Bir gece Mevlana hazretleri
aramızdan kayboldu.
Ben medresenin evlerinin
içini dışını her tarafını birer-birer aradım bulamadım.
Hâlbuki bütün kapılar da
kapalı idi.
Biz hepimiz buna şaşakaldık,
sonra uyuduk.
Birden bire uyandıktan sonra
Mevlana’nın Teheccüd (gece) namazı kıldığını gördüm.

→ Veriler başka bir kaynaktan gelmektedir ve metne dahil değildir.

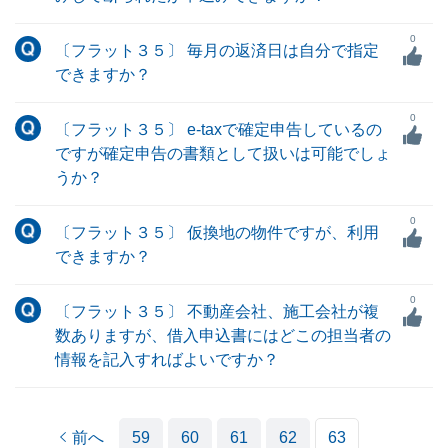
0
〔フラット３５〕 毎月の返済日は自分で指定
できますか？
0
〔フラット３５〕 e-taxで確定申告しているの
ですが確定申告の書類として扱いは可能でしょ
うか？
0
〔フラット３５〕 仮換地の物件ですが、利用
できますか？
0
〔フラット３５〕 不動産会社、施工会社が複
数ありますが、借入申込書にはどこの担当者の
情報を記入すればよいですか？
前へ
59
60
61
62
63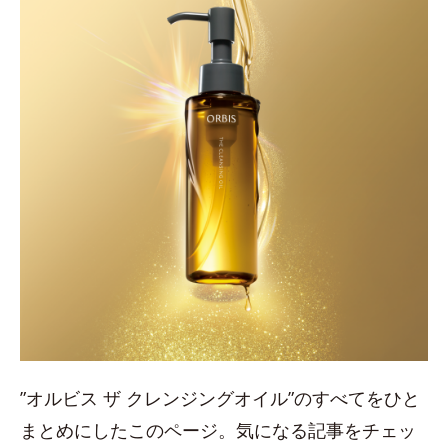
”オルビス ザ クレンジングオイル”のすべてをひと
まとめにしたこのページ。気になる記事をチェッ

Mevlana namazı bitirinceye
kadar bir şey söylemedim.
Namazı kılmaktan ve virtleri
okumaktan boşaldıktan sonra kalktım, yanına giderek baş koydum, mübarek
ayaklarını kucağıma aldım yavaş-yavaş onları ovmağa başladım.
Bir de baktım ki, mübarek
ayakları toz içinde.
Parmaklarının arasında renkli
kumlar buldum.
Ayakkabısının da kumla dolu
olduğunu gördüm.
Tam bir korku içinde bu hali
kendisinden sordum.
Mevlana “ Kâbe-i Muazzama’da
daima bizim sevgimizden bahseden gönül sahibi bir derviş vardı.
Bir müddet onunla görüşmeye
gittim ve bu da Hicaz kumudur, onu sakla kimseye söyleme” dedi.
İçimden “ Bu ne korkunç
seferdir” diye geçti ve hayretler içinde kalmıştım ki, buyurdular.
Şiir:
“ Erenler, gönüller gibi
ufukları gezerler,Onlar konaklara ve deve semerine bağlı değildirler”
Ben bu kumların hepsini
topladım, bir miktarını bir kâğıt içerisine koyup melikelerin melikesi
Mevlana’nın müridesi olan Gürcü Hatun’a gönderdim ve bu korkunç seyahati ve mekân
tayy’ini ona bildirdim.
Gürcü Hatun’un itikadı bir
iken bin oldu ve bunun için o kadar bahşişler verdi ki parmakla sayılmaz.
***
ARİFLERİN MENKIBELERİ, Şark
İslam Klasikleri 29, Ahmet Eflaki, M.E B. YAYINLARI 489
***
Neler öğrendik:
1.
Mevlana
hazretlerinin mekân dürülmesi yapabildiğini öğrendik.
2.
Mevlana
hazretleri kendisini sevgiyle bağlananlara ziyarete gittiğini, görüştüğünü
öğrendik.
3.
Erenlerden
olursak istediğimiz yere araca bağlı olmadan gidebileceğimizi öğrendik.
4.
Gönül sahibi
olursak kimi iyilikle anarsak o kişinin haberdar olacağını öğrendik.
İşte böyle yaren,
Erenler zaman ve mekân
kaydına tabi deyilerdir.
İstedikleri zaman istediklere
yere vücuduyla gidebilirler, görüşebilirler, oradan bir şey getirebilirler, bir
şey götürüp verebilirler, savaşabilirler yani her şey yapabilirler.
Peygamberimizin Miraç’a çıktığı
zaman yaşadığı giysiler ve vücuduyla aynen çıkmış ve Tanrı ile görüşüp
dönmüştür.
Bu ilimden bilgisi olmayanlar
sadece ruhu görüşmüştür derler.
Keşif sahiplerine açık olan
bir bilgidir, herkes bu bilgiye ulaşamaz.
Anlaşılması için biraz daha
açıklayayım:
Gönlün isteğinle kime ve
nereye isterse gider.
Gönlün gidince de aklın
vücudunu oraya götürür.
Orada gönlünü tekrar içine
alarak bütünlüğünü tamamlar normal hayata devam edersin.
Şayet gönlünü verdiğin yere
gitmesen veya gidemesen bir parçan orada kalacağından eksik olarak yaşamına
devam edersin.
Aklın hep gönlünü geri almak
istediğinden, bunu sağlamadıkça bunalıma girer.
Diyelim ki gönlünü birine
verdin, o da başka birine vermiş, öbürüde başka birine vermiş olursa gönlünü
bulup alamazsın.
Şaşkın bir şekilde yaşarsın.
Tanrı gönlünün esas
sahibidir.
Tanrı’ya gönlünü verirsen
hiçbir problem olmaz.
Gönlün Tanrı’da olursa
gönlünün başka yerlere gidip gelmesi sana zarar vermez.